▶ ACTIVITY
Find the word "final" in the data, then copy each line where it is found.

▶ Dataset entries
* * * * * * *
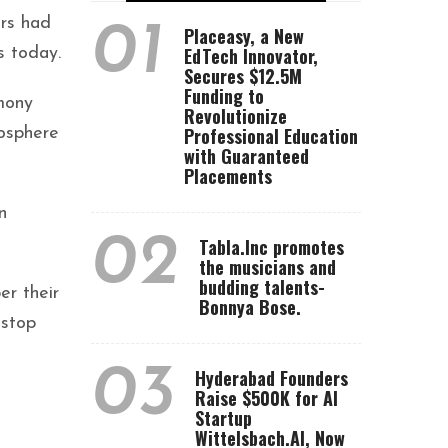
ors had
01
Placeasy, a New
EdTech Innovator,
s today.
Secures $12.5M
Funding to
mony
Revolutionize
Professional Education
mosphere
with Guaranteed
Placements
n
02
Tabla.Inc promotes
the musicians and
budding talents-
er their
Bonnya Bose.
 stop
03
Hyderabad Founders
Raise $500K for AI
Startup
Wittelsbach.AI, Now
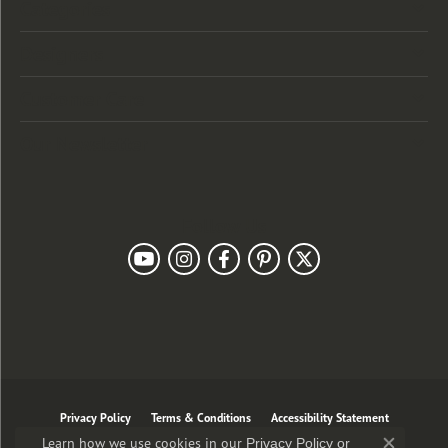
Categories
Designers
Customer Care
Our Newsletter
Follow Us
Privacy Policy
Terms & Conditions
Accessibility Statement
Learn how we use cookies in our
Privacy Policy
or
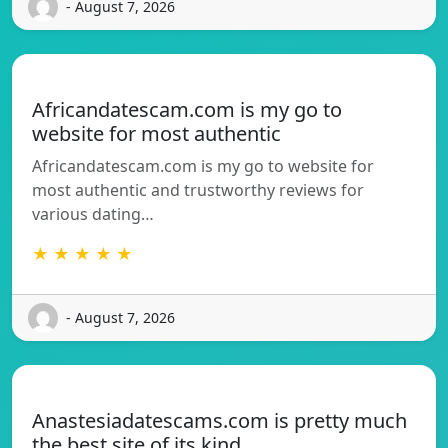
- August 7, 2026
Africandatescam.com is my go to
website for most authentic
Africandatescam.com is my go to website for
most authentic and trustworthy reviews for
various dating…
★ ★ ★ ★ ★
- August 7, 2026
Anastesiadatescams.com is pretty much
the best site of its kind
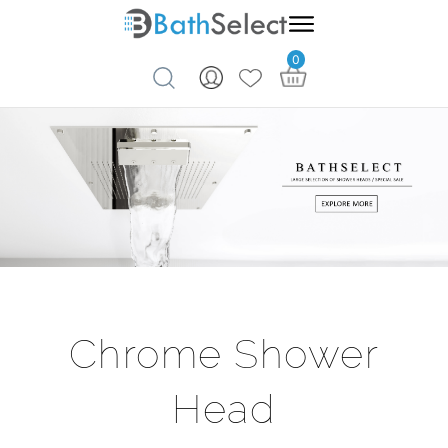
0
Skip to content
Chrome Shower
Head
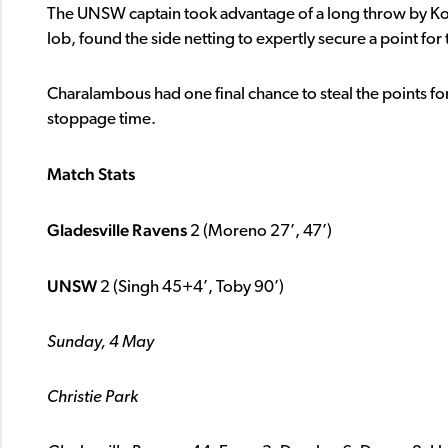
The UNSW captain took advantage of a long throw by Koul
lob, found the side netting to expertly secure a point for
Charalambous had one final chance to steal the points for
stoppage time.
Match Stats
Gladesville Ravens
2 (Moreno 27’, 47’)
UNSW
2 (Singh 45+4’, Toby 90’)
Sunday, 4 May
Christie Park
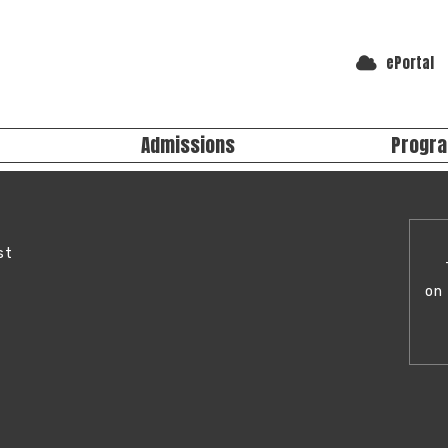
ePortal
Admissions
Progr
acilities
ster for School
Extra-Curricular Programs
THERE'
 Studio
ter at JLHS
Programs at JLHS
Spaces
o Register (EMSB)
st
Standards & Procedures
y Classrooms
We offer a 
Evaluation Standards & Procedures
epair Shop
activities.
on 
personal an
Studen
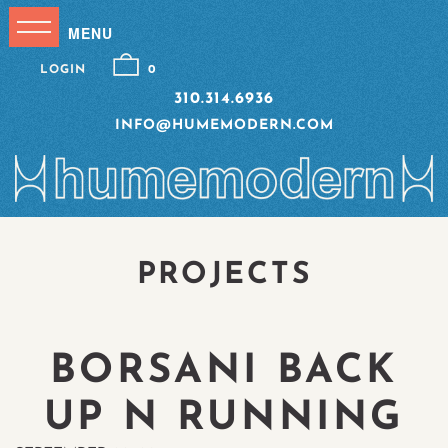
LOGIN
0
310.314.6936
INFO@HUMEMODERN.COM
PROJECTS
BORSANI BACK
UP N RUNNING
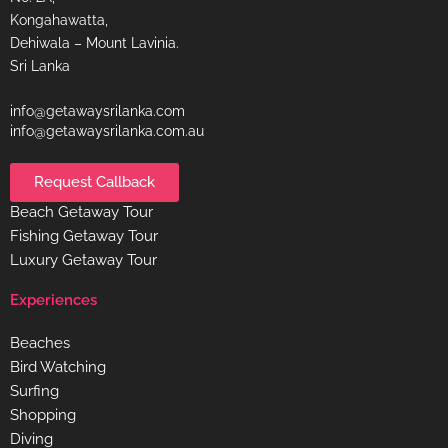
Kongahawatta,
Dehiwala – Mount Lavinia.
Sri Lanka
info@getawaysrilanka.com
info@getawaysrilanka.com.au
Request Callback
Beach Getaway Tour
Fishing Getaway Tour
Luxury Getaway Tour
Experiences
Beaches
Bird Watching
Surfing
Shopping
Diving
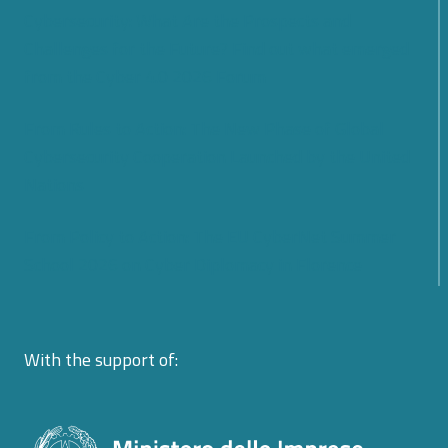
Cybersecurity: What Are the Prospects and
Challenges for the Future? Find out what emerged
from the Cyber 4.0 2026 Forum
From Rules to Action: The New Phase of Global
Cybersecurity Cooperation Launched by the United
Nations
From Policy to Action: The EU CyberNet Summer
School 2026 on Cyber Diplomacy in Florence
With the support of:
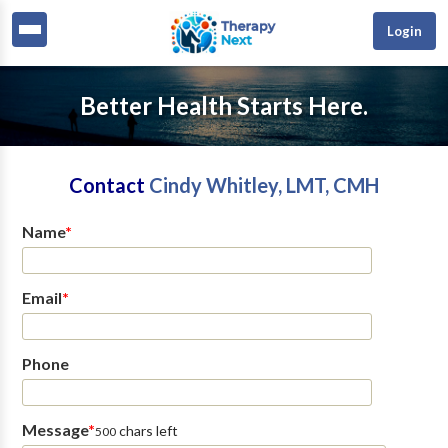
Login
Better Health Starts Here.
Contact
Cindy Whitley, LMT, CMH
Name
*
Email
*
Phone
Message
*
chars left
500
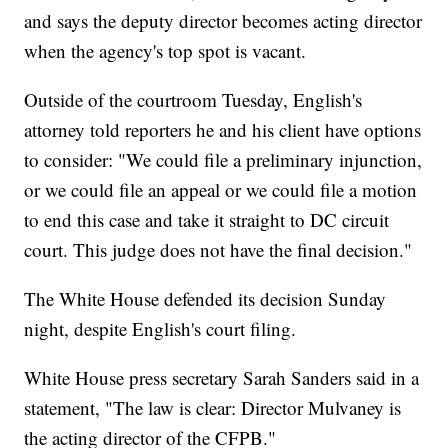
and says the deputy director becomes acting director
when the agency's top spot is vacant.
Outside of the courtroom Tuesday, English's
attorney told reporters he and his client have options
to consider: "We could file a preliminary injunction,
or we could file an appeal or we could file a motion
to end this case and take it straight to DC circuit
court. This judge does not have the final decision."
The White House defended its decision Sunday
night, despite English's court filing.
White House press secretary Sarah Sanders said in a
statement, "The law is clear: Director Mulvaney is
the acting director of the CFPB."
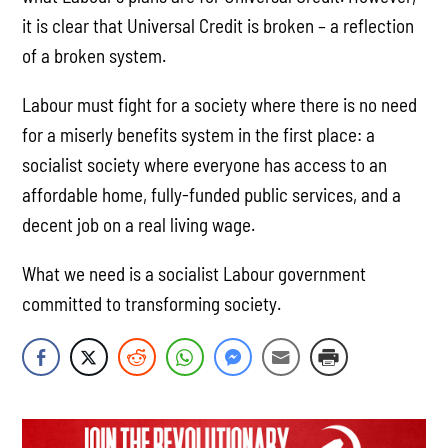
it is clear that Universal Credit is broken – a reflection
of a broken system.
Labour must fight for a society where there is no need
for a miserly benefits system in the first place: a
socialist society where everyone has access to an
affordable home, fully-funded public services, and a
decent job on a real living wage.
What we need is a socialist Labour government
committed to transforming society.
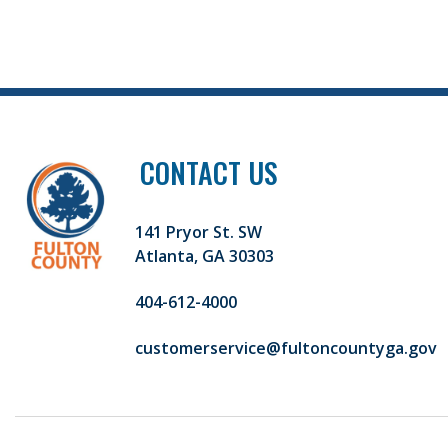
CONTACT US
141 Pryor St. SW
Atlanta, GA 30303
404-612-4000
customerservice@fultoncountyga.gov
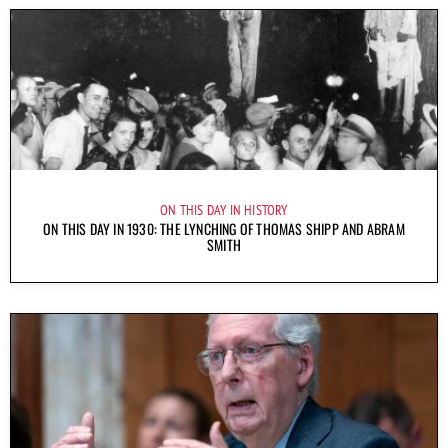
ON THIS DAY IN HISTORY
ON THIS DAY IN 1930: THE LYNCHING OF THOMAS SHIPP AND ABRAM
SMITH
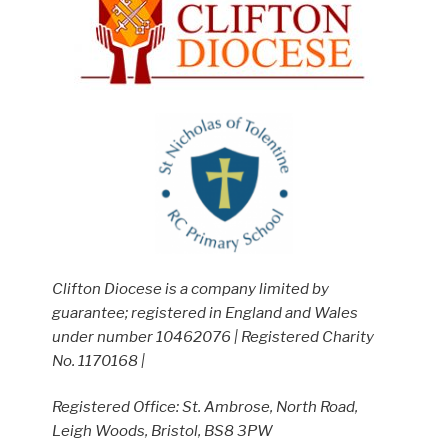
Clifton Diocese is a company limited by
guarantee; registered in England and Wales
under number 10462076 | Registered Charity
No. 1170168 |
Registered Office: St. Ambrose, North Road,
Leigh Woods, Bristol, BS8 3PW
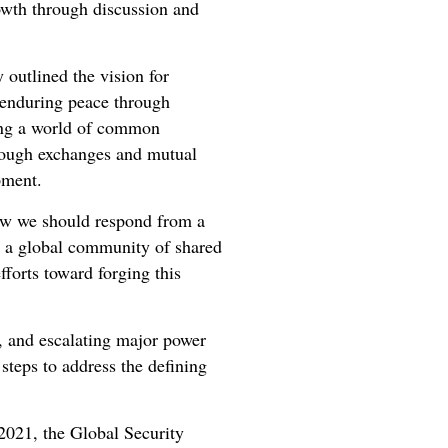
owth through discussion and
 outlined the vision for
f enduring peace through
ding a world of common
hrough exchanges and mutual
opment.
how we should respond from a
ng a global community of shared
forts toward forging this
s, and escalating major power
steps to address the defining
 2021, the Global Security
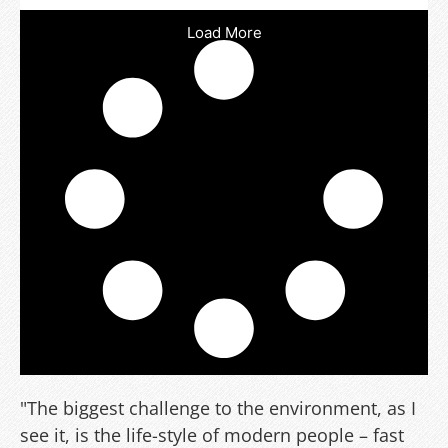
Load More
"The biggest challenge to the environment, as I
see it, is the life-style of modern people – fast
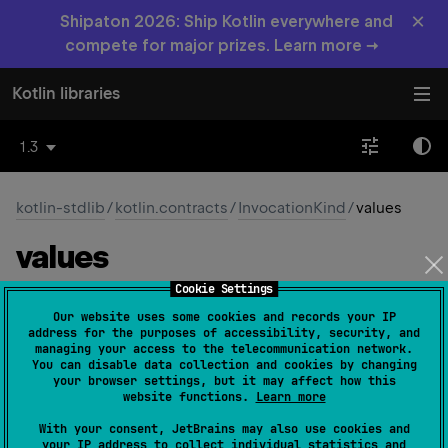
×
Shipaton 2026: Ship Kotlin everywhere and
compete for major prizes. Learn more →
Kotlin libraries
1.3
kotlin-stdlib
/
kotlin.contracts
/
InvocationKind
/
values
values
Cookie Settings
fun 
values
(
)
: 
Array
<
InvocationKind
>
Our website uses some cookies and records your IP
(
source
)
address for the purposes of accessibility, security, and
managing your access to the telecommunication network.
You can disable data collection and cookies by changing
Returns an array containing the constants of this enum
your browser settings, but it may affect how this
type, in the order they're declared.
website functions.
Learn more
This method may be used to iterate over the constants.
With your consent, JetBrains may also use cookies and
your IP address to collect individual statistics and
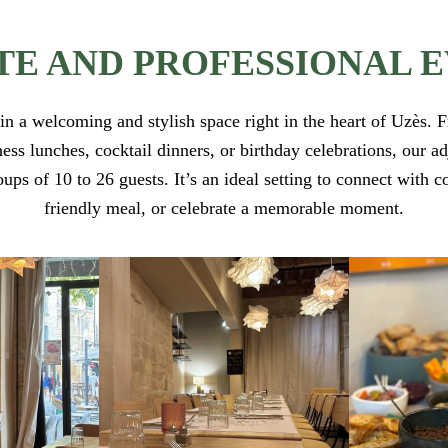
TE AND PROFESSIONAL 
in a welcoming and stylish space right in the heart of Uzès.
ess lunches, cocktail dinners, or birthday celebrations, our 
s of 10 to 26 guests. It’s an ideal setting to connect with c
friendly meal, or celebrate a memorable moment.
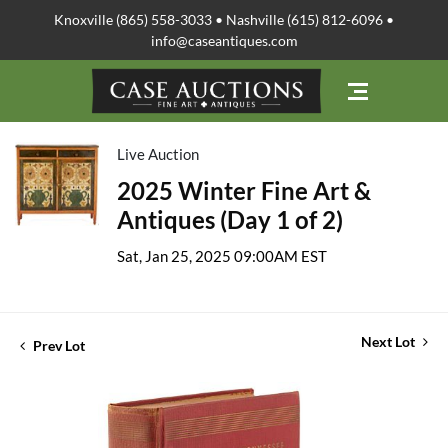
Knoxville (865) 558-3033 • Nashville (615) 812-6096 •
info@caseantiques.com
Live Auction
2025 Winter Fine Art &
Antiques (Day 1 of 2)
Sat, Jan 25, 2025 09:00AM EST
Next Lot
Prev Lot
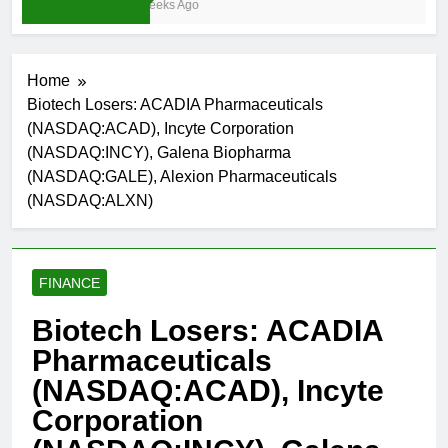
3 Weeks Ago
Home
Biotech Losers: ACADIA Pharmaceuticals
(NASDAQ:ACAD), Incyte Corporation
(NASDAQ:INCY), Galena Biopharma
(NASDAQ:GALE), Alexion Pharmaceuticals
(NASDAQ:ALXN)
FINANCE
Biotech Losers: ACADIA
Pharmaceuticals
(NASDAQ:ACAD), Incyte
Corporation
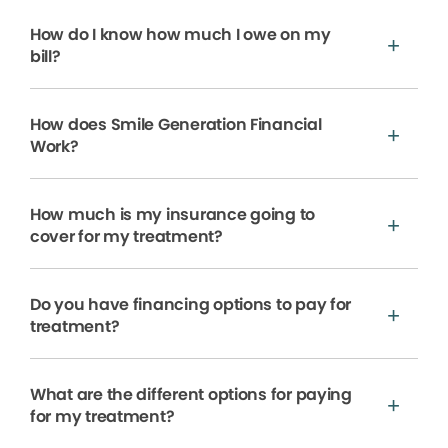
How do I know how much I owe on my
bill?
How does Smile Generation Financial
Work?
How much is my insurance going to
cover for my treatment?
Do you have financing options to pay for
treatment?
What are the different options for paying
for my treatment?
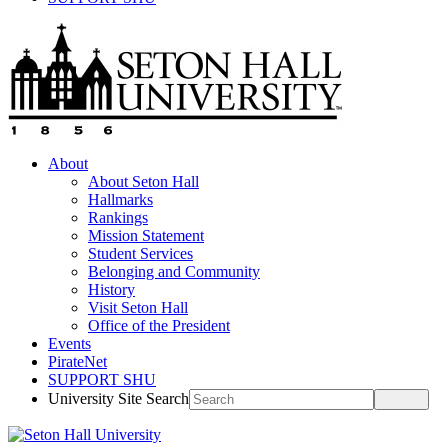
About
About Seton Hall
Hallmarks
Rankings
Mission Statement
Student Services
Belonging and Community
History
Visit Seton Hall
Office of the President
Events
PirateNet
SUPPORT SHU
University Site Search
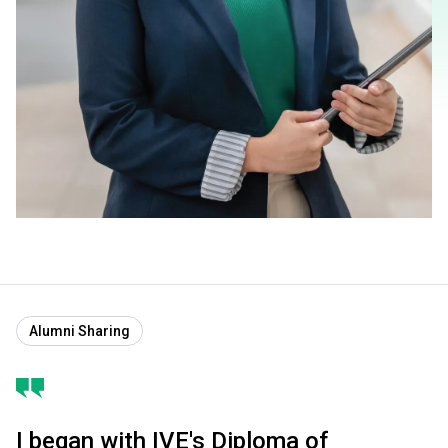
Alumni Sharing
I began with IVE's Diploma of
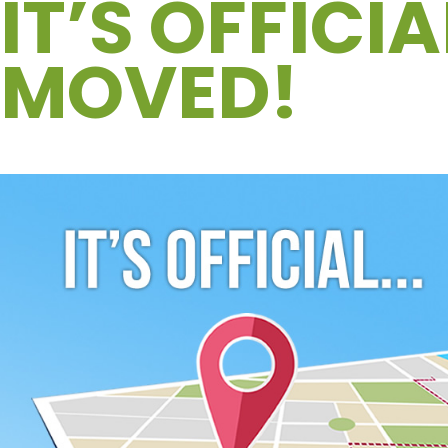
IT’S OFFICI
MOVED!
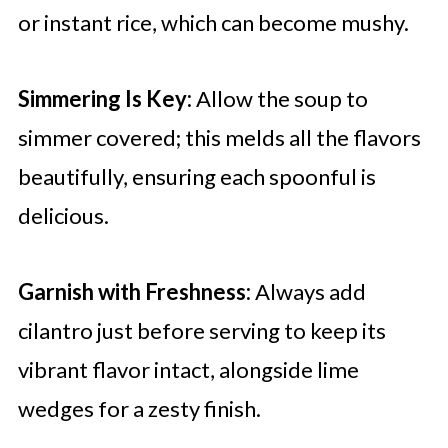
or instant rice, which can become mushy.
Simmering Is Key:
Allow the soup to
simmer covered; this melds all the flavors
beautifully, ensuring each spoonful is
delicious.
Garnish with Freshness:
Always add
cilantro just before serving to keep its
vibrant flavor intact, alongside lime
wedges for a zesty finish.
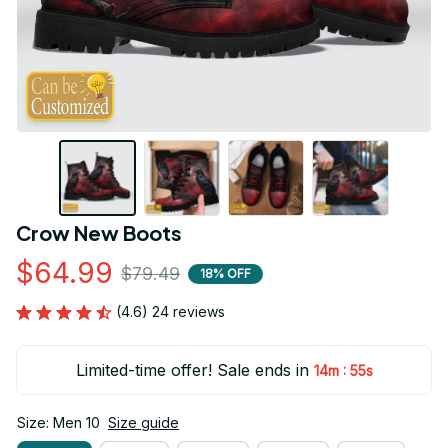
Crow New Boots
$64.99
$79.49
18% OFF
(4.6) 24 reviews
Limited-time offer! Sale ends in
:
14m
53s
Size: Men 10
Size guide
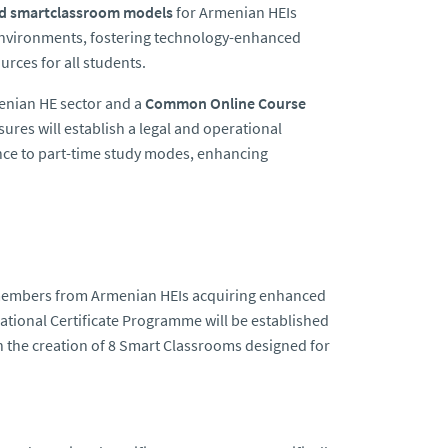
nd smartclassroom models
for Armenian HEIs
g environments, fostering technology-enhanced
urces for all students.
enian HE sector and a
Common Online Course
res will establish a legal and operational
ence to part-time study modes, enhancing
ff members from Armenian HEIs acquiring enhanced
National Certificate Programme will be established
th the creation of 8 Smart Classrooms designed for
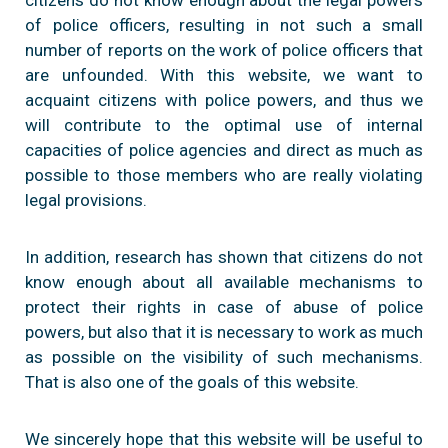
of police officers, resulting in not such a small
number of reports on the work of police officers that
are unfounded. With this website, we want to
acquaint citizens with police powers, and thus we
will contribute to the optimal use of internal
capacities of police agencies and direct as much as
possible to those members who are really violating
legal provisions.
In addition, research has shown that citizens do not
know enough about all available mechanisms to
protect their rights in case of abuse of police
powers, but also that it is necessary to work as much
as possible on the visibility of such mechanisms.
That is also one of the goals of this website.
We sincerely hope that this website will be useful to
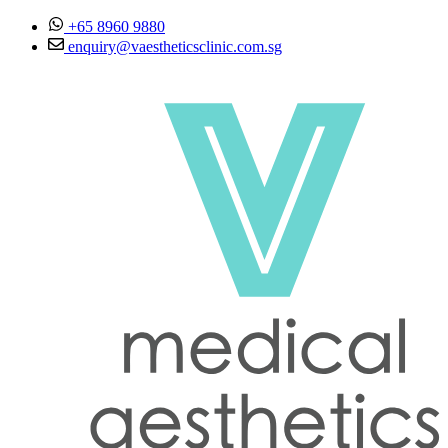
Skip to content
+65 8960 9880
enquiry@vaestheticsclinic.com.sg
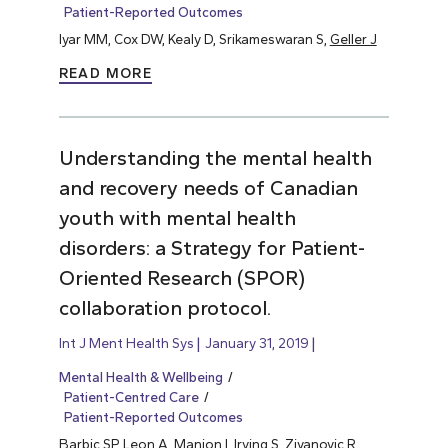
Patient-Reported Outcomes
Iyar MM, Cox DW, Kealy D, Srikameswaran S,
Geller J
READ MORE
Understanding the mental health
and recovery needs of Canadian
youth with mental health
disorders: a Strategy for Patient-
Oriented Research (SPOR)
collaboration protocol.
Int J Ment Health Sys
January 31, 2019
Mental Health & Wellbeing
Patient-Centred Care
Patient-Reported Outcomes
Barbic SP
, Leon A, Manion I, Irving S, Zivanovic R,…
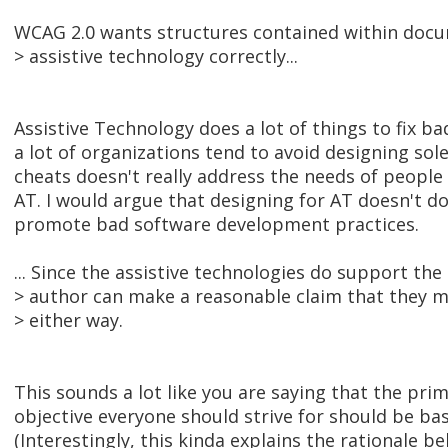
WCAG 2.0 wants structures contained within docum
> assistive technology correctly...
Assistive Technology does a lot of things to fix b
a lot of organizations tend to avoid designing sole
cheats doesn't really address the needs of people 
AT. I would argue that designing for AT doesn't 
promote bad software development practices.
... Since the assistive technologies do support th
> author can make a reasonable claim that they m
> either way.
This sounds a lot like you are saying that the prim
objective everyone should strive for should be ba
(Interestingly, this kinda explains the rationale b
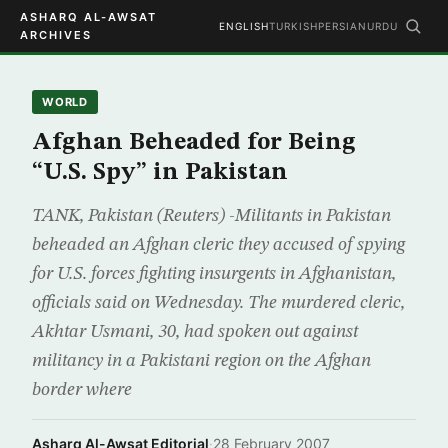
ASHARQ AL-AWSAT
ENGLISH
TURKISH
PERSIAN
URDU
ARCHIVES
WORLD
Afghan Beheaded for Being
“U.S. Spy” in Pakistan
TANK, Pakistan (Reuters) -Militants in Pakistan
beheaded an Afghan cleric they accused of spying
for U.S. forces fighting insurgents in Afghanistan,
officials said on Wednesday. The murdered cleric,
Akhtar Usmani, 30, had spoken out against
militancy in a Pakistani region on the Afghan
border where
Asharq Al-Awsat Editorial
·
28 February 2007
* * * * * * *
▶ EXERCISE ANSWER
Charalambous had one final chance to steal the points for
court. This judge does not have the final decision."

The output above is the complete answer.